Submitted to: Field Crops Research
Publication Type: Peer Reviewed Journal
Publication Acceptance Date: 5/18/2004
Publication Date: 7/1/2004
Citation: White, J.W., Mcmaster, G.S., Edmeades, G. 2004. Preface: physiology, genomics and crop response to global change. Field Crops Research. 90(1):1-3.

Interpretive Summary: Research to sustain crop production faces major challenges as fossil fuel usage, forest clearing, demographic growth, natural processes, and other forces drive fundamental changes in production environments across the globe. This short preface introduces a special issue of Field Crops Research that considers opportunities for applying genomics to research on impacts of global change processes on agriculture. The eleven research papers included in the special issue demonstrate that there is increasing potential for genomics research to be applied in efforts to characterize how crops respond to global change but realizing this potential requires greater collaboration among field-oriented physiologists and genomics specialists.

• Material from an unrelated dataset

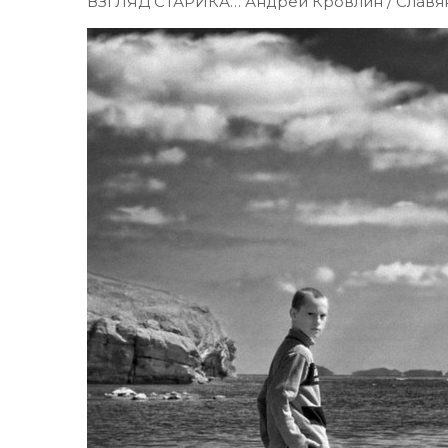
ВЗГЛЯД СТАРИКА… Андрей Кровлин / Славян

The examples provided by the papers should stimulate greater collaboration among disciplines, leading to more rapid advances in research on how to adapt crop management to global change. This, in turn, should help protect the agricultural sector from impacts of global change, helping to ensure sustainable production in coming decades.

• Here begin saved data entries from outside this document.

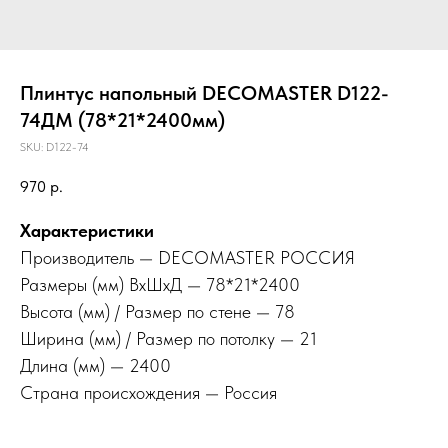
Плинтус напольный DECOMASTER D122-
74ДМ (78*21*2400мм)
SKU:
D122-74
970
р.
Характеристики
Производитель — DECOMASTER РОССИЯ
Размеры (мм) ВхШхД — 78*21*2400
Высота (мм) / Размер по стене — 78
Ширина (мм) / Размер по потолку — 21
Длина (мм) — 2400
Страна происхождения — Россия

Technical Abstract: Research to sustain crop production faces major challenges as fossil fuel usage, forest clearing, demographic growth, natural processes, and other forces drive fundamental changes in agricultural environments across the globe. This short preface introduces a special issue of Field Crops Research that examines opportunities for applying genomics to research on impacts of global change processes on agriculture. Eleven research papers considered themes ranging from how genomics can improve the efficiency of breeding for abiotic factors such as heat, drought and elevated CO2 to whether the current "carbon centric" emphasis of global change research is meaningful when crop growth and yield are often limited by a complex of soil constraints. The authors were challenged to answer such questions as whether bioinformatic tools can provide information whether plants have CO2 receptors that impart a growth regulatory role to CO2, or what insights can physiology provide on genetic mechanisms of down-regulation or inhibition of photosynthesis under elevated CO2 or heat stress that could be studied further using functional genomics?